_REQUIRED WORK_: Nothing but the lines from the one with "Đoàn đại biểu" through the final line of the listing should appear in the answer, each copied exactly.

_DATASET SECTION_:
□ □ □ □ □ □ □
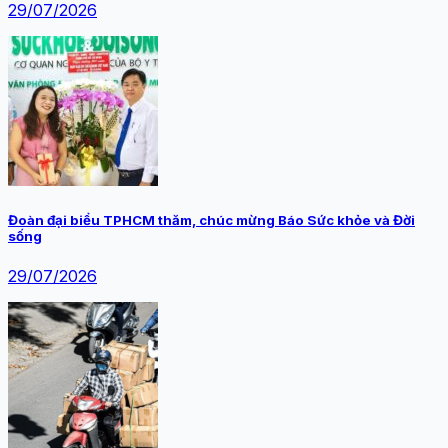
29/07/2026
Đoàn đại biểu TPHCM thăm, chúc mừng Báo Sức khỏe và Đời
sống
29/07/2026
□ □ □ □ □ □ □
_THE ANSWER_:
Đoàn đại biểu TPHCM thăm, chúc mừng Báo Sức khỏe và Đời
sống
29/07/2026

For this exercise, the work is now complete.